= WHAT IS BEING ASKED =
Copy out all lines from the entries below in which "members" occurs.

= DATASET RECORDS =
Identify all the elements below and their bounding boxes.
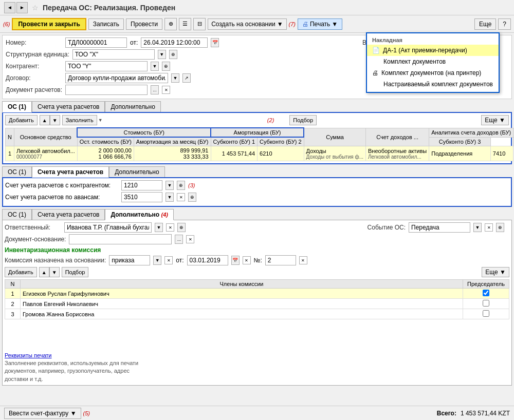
dropdown-item-custom-kit[interactable]: Настраиваемый комплект документов (367, 79, 499, 90)
account2-clear-icon[interactable]: ✕ (177, 193, 185, 201)
commission-date-field[interactable] (187, 255, 228, 265)
os-up-icon[interactable]: ▲ (40, 115, 50, 125)
event-edit-icon[interactable]: ⊕ (496, 223, 504, 232)
dropdown-item-kit[interactable]: Комплект документов (367, 56, 499, 67)
commission-dropdown-icon[interactable]: ▼ (153, 256, 161, 265)
os-select-button[interactable]: Подбор (289, 115, 317, 125)
table-row[interactable]: 1 Легковой автомобил... 000000077 2 000 … (6, 146, 515, 161)
tab-os1c[interactable]: ОС (1) (2, 209, 32, 220)
members-down-icon[interactable]: ▼ (49, 267, 60, 277)
total-section: Всего: 1 453 571,44 KZT (437, 410, 510, 417)
docpayment-dots-icon[interactable]: ... (151, 85, 159, 94)
account2-field[interactable] (121, 192, 162, 202)
commission-no-field[interactable] (265, 255, 296, 265)
member2-chair-check[interactable] (483, 300, 489, 307)
help-button[interactable]: ? (498, 18, 511, 30)
docbase-dots-icon[interactable]: ... (175, 235, 183, 244)
member3-chair (463, 309, 509, 319)
responsible-clear-icon[interactable]: ✕ (166, 223, 174, 232)
tab-additional-b[interactable]: Дополнительно (109, 166, 164, 177)
number-field[interactable] (65, 37, 127, 48)
dropdown-item-da1[interactable]: 📄 ДА-1 (Акт приемки-передачи) (367, 45, 499, 56)
commission-no-clear-icon[interactable]: ✕ (299, 256, 307, 264)
os-fill-button[interactable]: Заполнить (62, 115, 97, 125)
col-subconto1: Субконто (БУ) 1 (211, 137, 258, 146)
member3-name: Громова Жанна Борисовна (21, 309, 463, 319)
member1-chair (463, 289, 509, 299)
print-icon: 🖨 (302, 21, 308, 28)
esche-button[interactable]: Еще (474, 18, 496, 30)
create-base-button[interactable]: Создать на основании ▼ (208, 18, 286, 30)
counterparty-edit-icon[interactable]: ⊕ (162, 62, 170, 71)
icon-btn3[interactable]: ⊟ (193, 18, 206, 30)
account1-edit-icon[interactable]: ⊕ (177, 181, 185, 190)
account2-label: Счет учета расчетов по авансам: (5, 194, 118, 201)
member3-n: 3 (5, 309, 21, 319)
member1-chair-check[interactable] (483, 290, 489, 296)
unit-dropdown-icon[interactable]: ▼ (158, 50, 166, 59)
invoice-button[interactable]: Ввести счет-фактуру ▼ (4, 408, 81, 419)
icon-btn1[interactable]: ⊕ (164, 18, 177, 30)
responsible-label: Ответственный: (5, 224, 61, 231)
docbase-label: Документ-основание: (5, 236, 66, 243)
commission-date-clear-icon[interactable]: ✕ (243, 256, 251, 264)
os-esche-button[interactable]: Еще ▼ (481, 115, 509, 125)
members-up-icon[interactable]: ▲ (39, 267, 49, 277)
tab-accounts[interactable]: Счета учета расчетов (32, 101, 105, 112)
date-field[interactable] (141, 37, 208, 48)
forward-button[interactable]: ► (16, 2, 28, 13)
docbase-clear-icon[interactable]: ✕ (186, 235, 194, 243)
event-dropdown-icon[interactable]: ▼ (473, 223, 482, 232)
calendar-icon[interactable]: 📅 (211, 38, 219, 47)
tab-accounts-b[interactable]: Счета учета расчетов (32, 166, 109, 178)
number-label: Номер: (6, 39, 62, 46)
post-close-button[interactable]: Провести и закрыть (12, 18, 86, 30)
counterparty-field[interactable] (65, 61, 148, 71)
members-select-button[interactable]: Подбор (62, 267, 89, 277)
post-button[interactable]: Провести (126, 18, 162, 30)
contract-field[interactable] (65, 73, 168, 83)
tab-os1[interactable]: ОС (1) (2, 101, 32, 112)
contract-dropdown-icon[interactable]: ▼ (171, 73, 179, 83)
accounts-tab-content: Счет учета расчетов с контрагентом: ▼ ⊕ … (2, 177, 512, 207)
tab-additional-c[interactable]: Дополнительно (4) (105, 209, 173, 220)
members-add-button[interactable]: Добавить (5, 267, 37, 277)
member-row-1[interactable]: 1 Егизеков Руслан Гарифулинович (5, 289, 509, 299)
print-button[interactable]: 🖨 Печать ▼ (298, 18, 342, 30)
docpayment-field[interactable] (65, 85, 148, 95)
responsible-field[interactable] (64, 222, 152, 233)
commission-clear-icon[interactable]: ✕ (164, 256, 173, 264)
unit-field[interactable] (72, 49, 155, 60)
event-field[interactable] (409, 222, 470, 233)
docbase-field[interactable] (69, 234, 172, 244)
responsible-dropdown-icon[interactable]: ▼ (155, 223, 163, 232)
tab-additional[interactable]: Дополнительно (105, 101, 160, 112)
tab-os1b[interactable]: ОС (1) (2, 166, 32, 177)
account1-row: Счет учета расчетов с контрагентом: ▼ ⊕ … (5, 180, 509, 190)
account1-field[interactable] (121, 180, 162, 190)
account2-edit-icon[interactable]: ⊕ (188, 193, 196, 202)
favorite-icon[interactable]: ☆ (32, 4, 39, 12)
member-row-3[interactable]: 3 Громова Жанна Борисовна (5, 309, 509, 319)
dropdown-item-kit-printer[interactable]: 🖨 Комплект документов (на принтер) (367, 67, 499, 79)
docpayment-clear-icon[interactable]: ✕ (162, 86, 170, 94)
account2-dropdown-icon[interactable]: ▼ (166, 193, 174, 202)
save-button[interactable]: Записать (88, 18, 124, 30)
member-row-2[interactable]: 2 Павлов Евгений Николаевич (5, 299, 509, 309)
os-add-button[interactable]: Добавить (5, 115, 38, 125)
rekvizity-link[interactable]: Реквизиты печати (5, 352, 509, 358)
counterparty-dropdown-icon[interactable]: ▼ (151, 62, 159, 71)
commission-calendar-icon[interactable]: 📅 (231, 256, 240, 265)
icon-btn2[interactable]: ☰ (179, 18, 191, 30)
event-clear-icon[interactable]: ✕ (485, 223, 493, 232)
member3-chair-check[interactable] (483, 310, 489, 317)
contract-edit-icon[interactable]: ↗ (182, 73, 191, 83)
unit-edit-icon[interactable]: ⊕ (169, 50, 177, 59)
responsible-edit-icon[interactable]: ⊕ (177, 223, 186, 232)
members-esche-button[interactable]: Еще ▼ (482, 267, 509, 277)
back-button[interactable]: ◄ (4, 2, 15, 13)
tab-accounts-c[interactable]: Счета учета расчетов (32, 209, 105, 220)
account1-dropdown-icon[interactable]: ▼ (166, 181, 174, 190)
os-down-icon[interactable]: ▼ (50, 115, 60, 125)
commission-field[interactable] (109, 255, 150, 265)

= WRITTEN ANSWER =
members-down-icon[interactable]: ▼ (49, 267, 60, 277)
members-up-icon[interactable]: ▲ (39, 267, 49, 277)
members-select-button[interactable]: Подбор (62, 267, 89, 277)
members-add-button[interactable]: Добавить (5, 267, 37, 277)
members-esche-button[interactable]: Еще ▼ (482, 267, 509, 277)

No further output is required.